France's Louvre Hotels Group has signed an agreement to open two hotels under its own name in Damascus, the first with a western hotel operator since Syria's brutal civil war began in 2011.

French group to open two hotels in Damascus
Louvre owns the Golden Tulip five-star brand. Photo: Louvre Hotels Group
The confirmation of the two hotels opening, after recent media reports, came a day after the UN announced an internal investigation into the bombing of hospitals in Syria, and as at least six civilians were killed by the Syrian regime and Russian fire in northwestern Idlib province in the past days, according to the Syrian Observatory for Human Rights.
The region of around three million people, many of them displaced by fighting in other areas, is one of the last holdouts of opposition fighting against the forces of Syrian President Bashar al-Assad.

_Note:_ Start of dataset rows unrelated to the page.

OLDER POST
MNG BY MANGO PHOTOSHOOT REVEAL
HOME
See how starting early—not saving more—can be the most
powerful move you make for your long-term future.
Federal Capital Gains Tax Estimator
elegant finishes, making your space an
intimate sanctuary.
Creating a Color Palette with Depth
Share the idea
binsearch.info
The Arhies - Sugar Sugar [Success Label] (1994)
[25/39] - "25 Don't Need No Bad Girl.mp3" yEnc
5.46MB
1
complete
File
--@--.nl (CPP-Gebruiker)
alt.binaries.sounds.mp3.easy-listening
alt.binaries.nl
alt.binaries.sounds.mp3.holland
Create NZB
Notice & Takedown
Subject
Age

The Hayat Tahrir al-Sham alliance led by Al-Qaeda's former Syria affiliate controls most of Idlib as well as parts of neighbouring Aleppo and Latakia provinces.
The hotels “will open soon under the brand name of Louvres Hotels Group,” the company, which is owned by China's Jin
Jiang, said in a statement.
Louvre Hotels Group said the deal was signed between Syria's Nazha Investment Group and “a partner with whom Louvre Hotels cooperates in the Middle East”.

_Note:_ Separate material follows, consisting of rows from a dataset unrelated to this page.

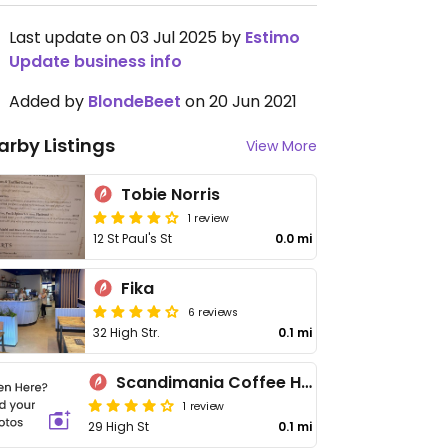
Last update on 03 Jul 2025 by
Estimo
Update business info
Added by
BlondeBeet
on 20 Jun 2021
arby Listings
View More
Tobie Norris
1 review
12 St Paul's St
0.0 mi
Fika
6 reviews
32 High Str.
0.1 mi
Scandimania Coffee House
1 review
29 High St
0.1 mi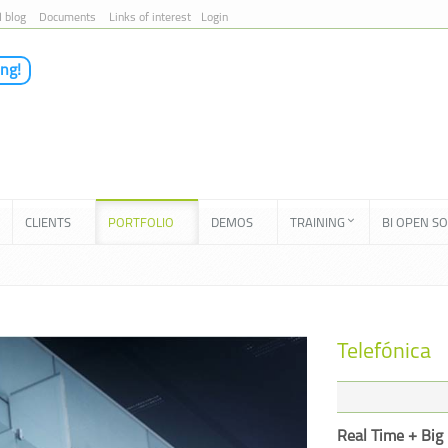
I blog
Documents
Links of interest
Login
ing!
CLIENTS
PORTFOLIO
DEMOS
TRAINING
BI OPEN S
Telefónica
Real Time + Big 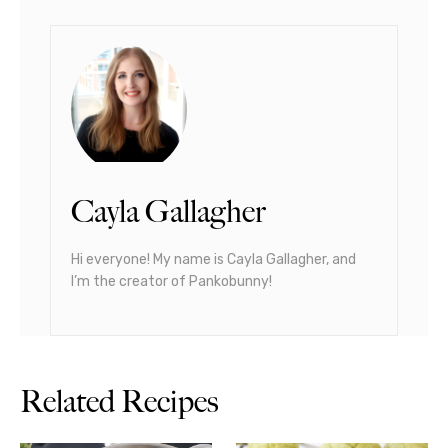
Cayla Gallagher
Hi everyone! My name is Cayla Gallagher, and
I’m the creator of Pankobunny!
Related Recipes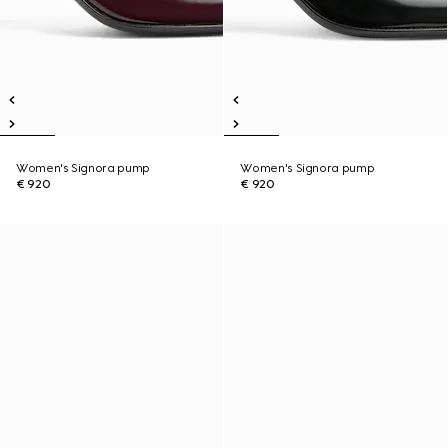
Women's Signora pump
Women's Signora pump
€ 920
€ 920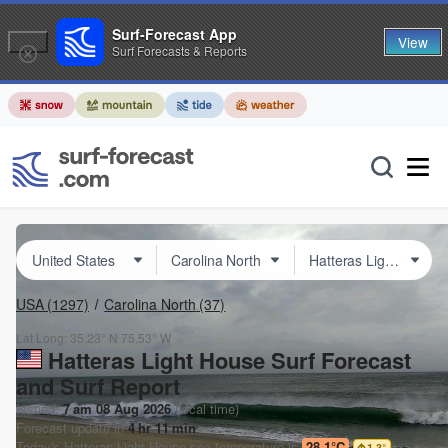
Surf-Forecast App
View
Surf Forecasts & Reports
USA
(1297)
Carolina North
(37)
Lat Long:
35.23° N
75.53° W
Hatteras Light House Surf Forecast
and Surf Report
Issued:
7 am 08 Aug 2026
(local time)
Forecast update in
4
hr
11
min
Today's
Hatteras Light House
sea temperature is
28.1°C
1.3
°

The exact number of people killed in Syria's war is unknown but hundreds of thousands have died.
Several dozen medical facilities with links to the UN have been damaged or destroyed by bombs this year. Russian has denied deliberately targeting civilian installations.
UN Secretary General Antonio Guterres on Friday said an internal inquiry would look into the bombing of hospitals in Syria which had previously flagged their coordinates to avoid air strikes.
“The deal is strictly in line with international law and all international directives regarding Syria,” the French company statement said.
According to the website, The Syria Report, it is the first agreement with a western hotel operator since 2011, when the devastating conflict began. Louvre Hotels Group was taken over by China's Jin Jiang in 2015 and it operates more than 1,500 hotels in 54 countries.